Americans taking more steps to hide personal information — but not from the government
Americans increasingly worry about the amount of personal information available online, and are doing more to hide it. But they don’t seem to be too worried about keeping personal information from the government, despite recent revelations about the government’s widespread Internet surveillance programs.
A new Pew Internet survey published Thursday found 86 percent of Internet users have taken some step — whether simply erasing browser history or encrypting their email — to protect their personal information. But most users were looking to avoid hackers, criminals and advertisers — not the government or law enforcement. In fact, most Americans believe the government should be the one strengthening online privacy laws.
“Users clearly want the option of being anonymous online and increasingly worry that this is not possible,” Lee Rainie, director of the Pew Research Center’s Internet Project, said in a statement. “Their concerns apply to an entire ecosystem of surveillance. In fact, they are more intent on trying to mask their personal information from hackers, advertisers, friends and family members than they are trying to avoid observation by the government.”
Oddly enough, the more steps users had taken in securing their personal information, the more likely they were to have personal information posted online.
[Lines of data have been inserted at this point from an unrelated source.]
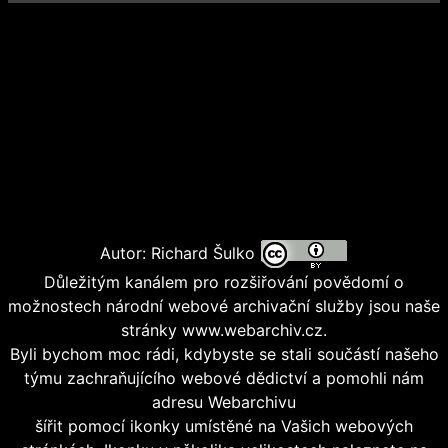
Autor: Richard Šulko
Důležitým kanálem pro rozšiřování povědomí o
možnostech národní webové archivační služby jsou naše
stránky www.webarchiv.cz.
Byli bychom moc rádi, kdybyste se stali součástí našeho
týmu zachraňujícího webové dědictví a pomohli nám
adresu Webarchivu
šířit pomocí ikonky umístěné na Vašich webových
“This reinforces the notion that privacy is not an all-or-nothing proposition for internet users,” the study reads. “People choose different strategies for different activities, for different content, to mask themselves from different people, at different times in their lives.”
Two thirds of respondents said there was a photo online, the most common piece of information people shared online. Half said their birth date was available, while just under half said their email address was available. Interestingly, political affiliation was one of the most protected pieces of information; only a fifth of respondents had disclosed it online.
And political affiliation had little to do when it came to feelings about privacy laws. Two thirds of respondents said the laws were “not good enough,” and that number essentially held across the ideological spectrum.
“Interestingly, there are not noteworthy differences in answers to this question associated with political or partisan points of view,” the report reads. “Tea Party supporters, conservative Republicans, self-described moderates and liberal Democrats are not statistically significantly different in their answers.”
Perhaps in light of new discoveries that the National Security Agency can collect older emails with a subpoena and not a warrant, 68 percent of respondents said it was “very important” to control who can access their email. Email content privacy ranked as more important than protecting location information, online chat content and Internet search history.
But overall, Americans are just more worried in general. In September 2009, only a third of Americans said they were worried about personal information online, but that number has risen to a half in the most recent survey.
The survey was conducted via 1,002 landline and cellphone interviews from July 11-14.